I’m going to set a bit of a scene here and I’m going to share a bit of my own story and some of you will have already heard it because you know me, and some of you
will be new to me. So I’m going to try and make it as quick and concise as possible.
Once upon a time, it feels like a million years ago, instead of going to college I decided to run off and go and live in Germany and I was 16 and a half at the time, my mum is German, and I went home one day and they said “have you been to college” and I said “no, actually i’ve got myself a job as an au pair and i’m going to Germany”.
That weekend, I packed my bags and at that point I went by train and I showed up in a city that didn’t sleep, a real city. So Hereford is where i’m from originally and it’s technically a city, but it’s a sleepy hollow in comparison.
I showed up at Dusseldorf at the time it was still West Germany, clubs bars restaurants nothing closed so I would work all day being this lovely au pair looking after these little boys and being really good. And then i literally partied each and every single night sometimes just getting home in time for work.
When I look back it’s probably a miracle that I’m still here! Because I did everything that supposedly we should or shouldn’t do.
It taught me an awful lot though and then my life changed. I did that thing that girls sometimes do and I met a man and that changed everything.
We left Germany and we went to live in Cyprus. He was in the British Military so we lived on an island. I had my first island life and the one thing that that gifted me was how much I love islands which is probably why i’ve ended up in antigua. That’s another story for another time though.

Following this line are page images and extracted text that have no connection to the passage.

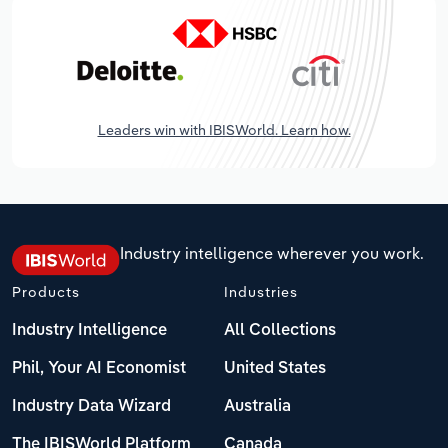
Leaders win with IBISWorld. Learn how.
Industry intelligence wherever you work.
Products
Industries
Industry Intelligence
All Collections
Phil, Your AI Economist
United States
Industry Data Wizard
Australia
The IBISWorld Platform
Canada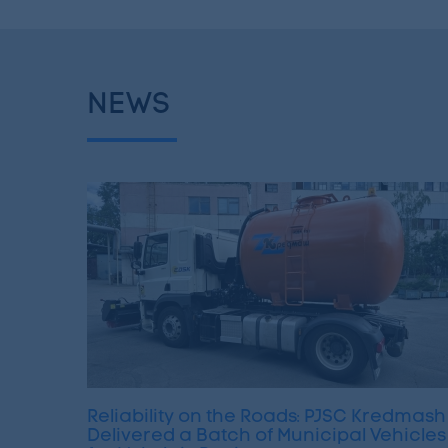
NEWS
Reliability on the Roads: PJSC Kredmash
Delivered a Batch of Municipal Vehicles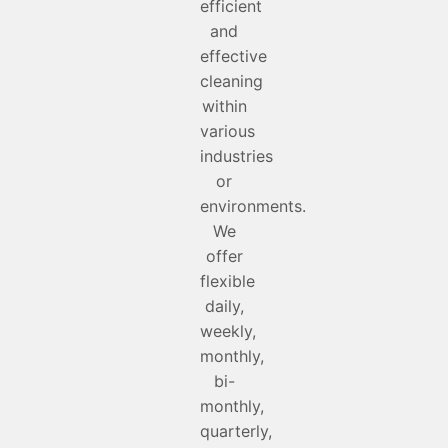
efficient
and
effective
cleaning
within
various
industries
or
environments.
We
offer
flexible
daily,
weekly,
monthly,
bi-
monthly,
quarterly,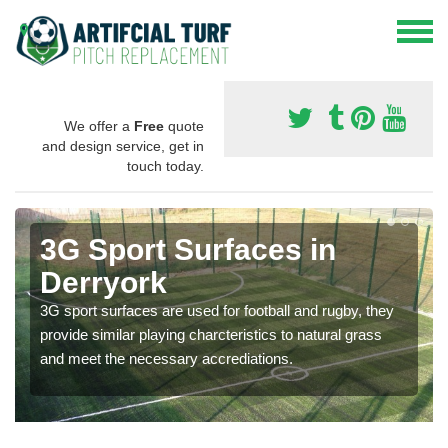
We offer a
Free
quote
and design service, get in
touch today.
3G Sport Surfaces in
Derryork
3G sport surfaces are used for football and rugby, they
provide similar playing charcteristics to natural grass
and meet the necessary accrediations.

So Cyprus then went back to Europe with lots of different postings as a military wife. Lots of constraints, lots of conformity, which really isn’t me and has never been me.

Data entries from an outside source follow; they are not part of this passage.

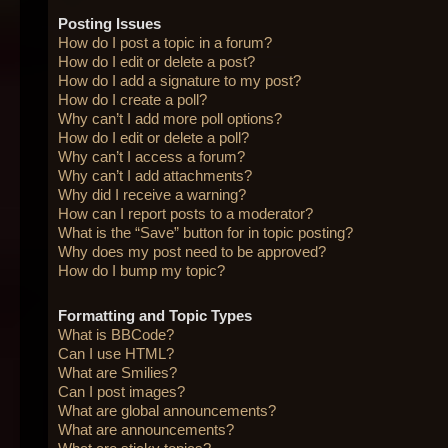
Posting Issues
How do I post a topic in a forum?
How do I edit or delete a post?
How do I add a signature to my post?
How do I create a poll?
Why can’t I add more poll options?
How do I edit or delete a poll?
Why can’t I access a forum?
Why can’t I add attachments?
Why did I receive a warning?
How can I report posts to a moderator?
What is the “Save” button for in topic posting?
Why does my post need to be approved?
How do I bump my topic?
Formatting and Topic Types
What is BBCode?
Can I use HTML?
What are Smilies?
Can I post images?
What are global announcements?
What are announcements?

Because I guess your average 16 and a half year old doesn’t just decide they’re going to Germany on the weekend.
Wanderlust has always been there so I’m going to make it really quick. I was not a model army wife, but I was a model wife! So I was very good, but I didn’t want to talk to people just because I was supposed to, I didn’t want to have the friends that I was supposed to just because they were the right rank and the right authority or the right beret that they were wearing.

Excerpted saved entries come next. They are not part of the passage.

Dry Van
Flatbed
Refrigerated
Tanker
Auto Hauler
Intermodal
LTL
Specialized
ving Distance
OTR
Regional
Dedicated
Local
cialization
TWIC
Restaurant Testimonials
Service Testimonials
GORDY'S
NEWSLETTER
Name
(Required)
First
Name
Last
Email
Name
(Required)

So I was a little bit different in those respects. Ultimately I found it really difficult at times and famously have been told off for speaking rudely to certain people that I shouldn’t, but actually not being rude just being my truth.
So truth has been something that’s always been at the core of me.I found myself drifting into army education and then on a move back to the UK actually into special education in the UK. And moving back to hereford I started working for the Royal National College for the Blind.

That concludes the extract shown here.